- Born: 28 July 1935 Warsaw, Poland
- Died: 13 August 2022 (aged 87) Łódź, Poland
- Education: Lodz University of Technology
- Scientific career
- Fields: Chemistry, crystallography
- Workplaces: Lodz University of Technology

= Tadeusz Bartczak =

Polish chemist (1935–2022)

Tadeusz Bartczak (28 July 1935 – 13 August 2022) was a Polish chemist and professor at the Lodz University of Technology.
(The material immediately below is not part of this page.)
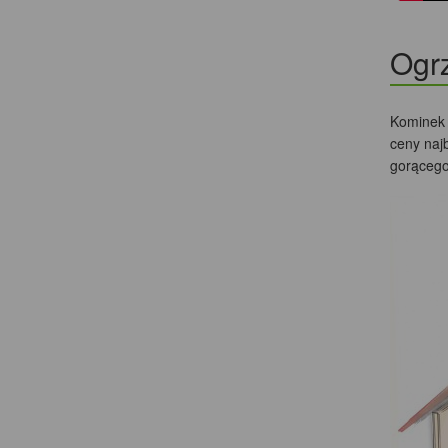
Ogr
Kominek 
ceny naj
gorącego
In 1957, he obtained a master's degree in chemical engineering at the Faculty of Chemistry, Technical University of Lodz. In 1955, he started working at the Department of Inorganic Chemistry at the Technical University, in co-operation with professor, Edward Józefowicz. In 1965, he was awarded a doctoral degree. In the academic year 1969/1970, he worked at the Oxford University with professor, Dorothy Crowfoot Hodgkin—a Nobel Prize laureate. In the same year, he was nominated as a member of the Oxford University and a member of the Linacre College. He was a student of professor, Zdzisław Gałdecki. From 1982 to 1984, he worked at the University of Notre Dame and the Northwestern University in the United States. In 1986 he obtained his PhD; in 1997, he was awarded the title of professor, and full professor in 2001.

A specialist in crystal chemistry and X-ray structural analysis, his achievements included 80 publications. He also promoted four doctors.

From 1990 to 1993, he was the vice dean, and from 1993 to 1999 the head of doctoral studies of the Faculty of Chemistry at Technical University of Lodz. From 1997 to 2000, he was the president of Crystal Chemistry Division of the Chemical Society.

Bartczak died on 13 August 2022, at the age of 87.